Key Laboratory of Human Diseases Comparative Medicine, Ministry of Health, Beijing, China.
Arch Virol. 2013 Feb;158(2):387-97. doi: 10.1007/s00705-012-1495-4. Epub 2012 Oct 11.
Human enterovirus 71 (EV71) causes hand, foot and mouth disease in children under 6 years of age, and the neurological complications of this virus can lead to death. Until now, no vaccines or drugs have been available for the clinical control of this epidemic. Macrophages can engulf pathogens and mediate a series of host immune responses that play a role in the defence against infectious diseases. Using immunohistochemistry, we observed the localizations of virus in muscle tissues of EV71-infected mice. The macrophages isolated from the adult mice could kill the virus gradually in vitro, as shown using quantitative real-time PCR (qRT-PCR) and virus titration. Co-localisation of lysosomes and virus within macrophages suggested that the lysosomes were possibly responsible for the phagocytosis of EV71. Activation of the macrophages in the peritoneal cavity of mice four days pre-infection reduced the mortality of mice upon lethal EV71 infection. The adoptive transfer of macrophages from adult mice inhibited virus replication in the muscle tissues of infected mice, and this was followed by a relief of symptoms and a significant reduction of mortality, which suggested that the adoptive transfer of macrophages from adult humans represents a potential strategy to treat EV71-infected patients.

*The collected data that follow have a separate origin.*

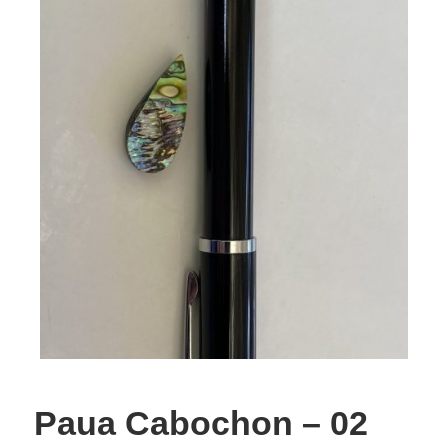
Paua Cabochon – 02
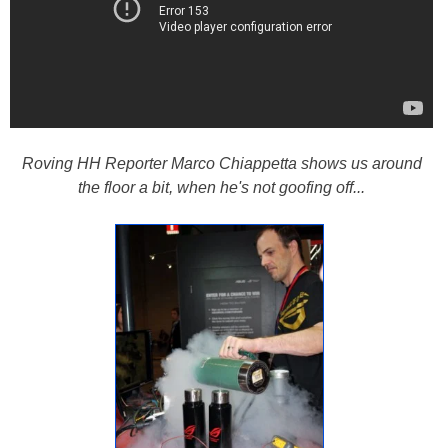
Roving HH Reporter Marco Chiappetta shows us around
the floor a bit, when he's not goofing off...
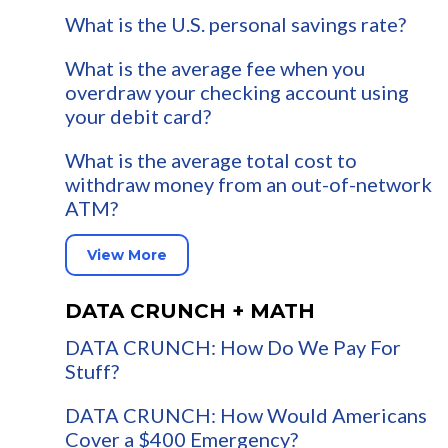
What is the U.S. personal savings rate?
What is the average fee when you
overdraw your checking account using
your debit card?
What is the average total cost to
withdraw money from an out-of-network
ATM?
View More
DATA CRUNCH + MATH
DATA CRUNCH: How Do We Pay For
Stuff?
DATA CRUNCH: How Would Americans
Cover a $400 Emergency?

肠道病毒 71 型(EV71)可引起 6 岁以下儿童手足口病,该病毒的神经并发症可导致死亡。到目前为止,还没有针对这种疾病的临床控制疫苗或药物。巨噬细胞可以吞噬病原体,并介导一系列宿主免疫反应,在防御传染病中发挥作用。我们通过免疫组织化学观察到 EV71 感染小鼠肌肉组织中病毒的定位。从成年小鼠中分离出的巨噬细胞可以在体外逐渐杀死病毒,这可以通过实时定量 PCR(qRT-PCR)和病毒滴定法来证明。巨噬细胞内溶酶体和病毒的共定位表明溶酶体可能负责 EV71 的吞噬作用。在感染前四天对小鼠腹腔内巨噬细胞进行激活,可以降低致死性 EV71 感染后小鼠的死亡率。从成年小鼠中过继转移巨噬细胞可抑制感染小鼠肌肉组织中的病毒复制,随后症状缓解,死亡率显著降低,这表明从成年人类过继转移巨噬细胞可能是治疗 EV71 感染患者的一种潜在策略。